Diabetes Prevention Combining CGM and Artificial Intelligence Health Education
Overview
- Phase
- N/A
- Intervention
- The continuous glucose monitoring system
- Conditions
- Pre-diabetes
- Sponsor
- University of Southern California
- Enrollment
- 23
- Locations
- 1
- Primary Endpoint
- Change in Mean Glucose (mg/dL) From Baseline
- Status
- Completed
- Last Updated
- 3 months ago
Overview
Brief Summary
The objective of this project is to develop a behavioral intervention that combines wearable continuous glucose monitoring (CGM) with smartphone feedback and educational video clips generated by artificial intelligence (AI) software to improve glycemic control among individuals with pre-diabetes. The goal is to prevent transition to type 2 diabetes.
Detailed Description
Video narratives will be provided by Latino community health workers, known as Promotores de Salud (PdS), who will wear and experience the continuous glucose monitoring (CGM) system and its glycemic variability feedback. Study 1 (G1) is a Phase 0 intervention development study, enrolling a sample of 20 Spanish- and/or English-speaking PdS who test positive for pre-diabetes via a finger prick screening. Participants will wear CGM devices for 20 days, during which they will record daily narratives about their experiences with the CGM feedback and their glucose variability. Structured interviews between staff and participants will explore the benefits and barriers of CGM use. These recorded video clips will serve as the foundation for educational cinematic smartphone videos for future interventions. Artificial intelligence (AI) tools will be used to translate the text, audio, and video clips into various languages for broad dissemination. Blood glucose levels in mg/dL will be recorded continuously over the wear period.
Investigators
David S Black, PhD
Associate Professor of Population and Public Health Sciences
University of Southern California
Eligibility Criteria
Inclusion Criteria
- •Prediabetes by finger prick blood A1C%
- •Centers for Disease Control and Prevention (CDC) prediabetes risk test score of 5 or higher
- •Willingness to wear CGM sensor
- •Latino community health worker
Exclusion Criteria
- •Currently pregnant
- •Less than 18 years of age, which is adult in California
- •Diagnosed with any disorder that interferes with glucose
- •Influential medical disorder/event affecting ability to participate in study
- •Incompatible smartphone device not pairing with Dexcom G6 app
Arms & Interventions
Unmasked CGM feedback
The CGM system is used by the participant according to manufacturer instructions for the condition interval in their normal living environment.

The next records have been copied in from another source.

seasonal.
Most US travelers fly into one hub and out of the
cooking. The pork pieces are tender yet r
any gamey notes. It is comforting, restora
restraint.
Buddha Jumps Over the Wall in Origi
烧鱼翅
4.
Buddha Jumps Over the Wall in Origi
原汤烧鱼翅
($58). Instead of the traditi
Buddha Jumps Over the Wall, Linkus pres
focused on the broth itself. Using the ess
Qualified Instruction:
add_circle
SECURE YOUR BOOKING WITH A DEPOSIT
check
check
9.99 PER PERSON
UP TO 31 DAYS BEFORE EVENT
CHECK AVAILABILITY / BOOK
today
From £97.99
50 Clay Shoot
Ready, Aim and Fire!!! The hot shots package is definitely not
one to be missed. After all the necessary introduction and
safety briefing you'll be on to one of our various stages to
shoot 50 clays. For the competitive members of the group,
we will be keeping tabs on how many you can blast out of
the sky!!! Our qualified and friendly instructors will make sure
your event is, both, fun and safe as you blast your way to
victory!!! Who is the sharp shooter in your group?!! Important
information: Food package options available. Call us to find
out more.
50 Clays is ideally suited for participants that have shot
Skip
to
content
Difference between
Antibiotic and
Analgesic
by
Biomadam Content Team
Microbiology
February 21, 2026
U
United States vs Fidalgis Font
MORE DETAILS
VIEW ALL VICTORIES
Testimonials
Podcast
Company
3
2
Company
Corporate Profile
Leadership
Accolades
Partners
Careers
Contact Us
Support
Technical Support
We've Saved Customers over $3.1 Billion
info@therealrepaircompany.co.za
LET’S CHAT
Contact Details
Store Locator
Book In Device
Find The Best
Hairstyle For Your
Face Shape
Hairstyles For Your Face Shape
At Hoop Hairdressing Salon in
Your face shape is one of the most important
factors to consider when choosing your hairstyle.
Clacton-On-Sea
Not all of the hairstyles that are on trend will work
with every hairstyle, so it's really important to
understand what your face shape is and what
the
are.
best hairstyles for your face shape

Intervention: The continuous glucose monitoring system
Outcomes
Primary Outcomes
Change in Mean Glucose (mg/dL) From Baseline
Time Frame: Up to 20 days of continuous CGM wear, comprising two sequential 10-day assessment periods (baseline Phase A and subsequent Phase B).
Mean glucose was derived from continuous glucose monitoring (CGM) data obtained from the Dexcom Clarity system. Raw glucose values were processed and analyzed using the R statistical software package iglu to generate the full CGM variability metrics panel. For each participant, mean glucose was calculated separately for each 10-day assessment period. The outcome measure represents the change in mean glucose, defined as the difference between the baseline (Phase A) 10-day assessment period and the subsequent (Phase B) 10-day assessment period.